- DVD cover
- Directed by: Harirajan
- Written by: Harirajan
- Produced by: Harirajan
- Starring: Sathyaraj Megha Sanghavi
- Cinematography: B. Kannan
- Edited by: M. Sunil Kumar, Kishore Te
- Music by: Dhina
- Production company: Priyanka Art Productions
- Release date: 21 January 2005;
- Running time: 142 minutes
- Country: India
- Language: Tamil

= Iyer IPS =

Iyer IPS is a 2005 Indian Tamil-language action film written, produced and directed by P. Harirajan. It stars Sathyaraj in dual roles as a police officer (hero) and a gangster (villain), along with Megha and Sanghavi. The music was composed by Dhina. The film was released on 21 January 2005.

==Plot==
DCP Gopal Iyer is an encounter specialist. He comes across a Muslim woman named Nasreen, whose father is killed by gangsters. Out of pity, he marries her much against his parents' opposition. Suddenly, Nasreen passes away in a childbirth. Meanwhile, Jenniffer, a scribe, learns of a fake encounter organized by Iyer to bump off a known rowdy. She follows him from then, blackmailing him, but Iyer, who thinks that evil forces do not deserve a chance in the court, does not change his style of operations.

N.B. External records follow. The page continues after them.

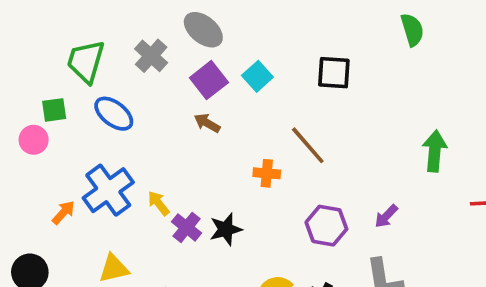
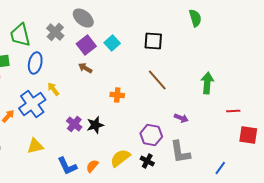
green trapezoid: (86, 61) -> (20, 35), turned -30
blue ellipse: (114, 114) -> (35, 63), turned 65
brown line: (308, 145) -> (157, 80), moved
yellow arrow: (159, 203) -> (53, 89), moved
purple arrow: (386, 216) -> (181, 118), turned -112
purple hexagon: (326, 226) -> (151, 135), moved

Elsewhere, a mute gangster named Venkatachalapathy, whose men killed Nasreen's father, vows to kill Iyer after he got imprisoned after apprehended by Iyer. Now aware that his son kills people in the name of encounters, Iyer's father Vishwanatha Iyer decides to take cudgels against him. He falls in to the vicious trap of Venkatachalapathy, and the rest is about how Iyer embarks on a mission to rescue his family and put an end to Venkatachalapathy's shenanigans.

==Soundtrack==
Soundtrack was composed by Dhina.

| Song | Singers | Lyrics |
|---|---|---|
| "Mylapore Mami" | Pushpavanam Kuppusamy, Srividya | S. R. Paralan |
| "Manmadhane Manmadhane" | Malathy | P. Harirajan |
| "Hi-Tech Kangala" | Ganga, Srilekha Parthasarathy, Srividya | Piraisoodan |

==Reception==
Malini Mannath of Chennai Online wrote, "The weak script, inane charecterisation and the director being totally like a fish out of water in the milieu he's chosen, have all taken their toll on Satyaraj's performance too." Cinesouth wrote, "The film is taken with the sole intention making money by using the present 'salability' of Sathyaraj. In this film, Ari had written the story, screenplay and had produced this movie, without 'bothering to direct' it. He should be appreciated for this rare courage. Sathyaraj should be 'appreciated' for having acted in this half- baked movie". Malathi Rangarajan of The Hindu wrote, "HARIRAJAN, [..] should have worked more on the script, his own, to make it neat and tight. As such it sags at several places tempting the viewer to take a nap not only in between, but also in the climax. Except Satyaraj, the actors fail to raise to the expectations".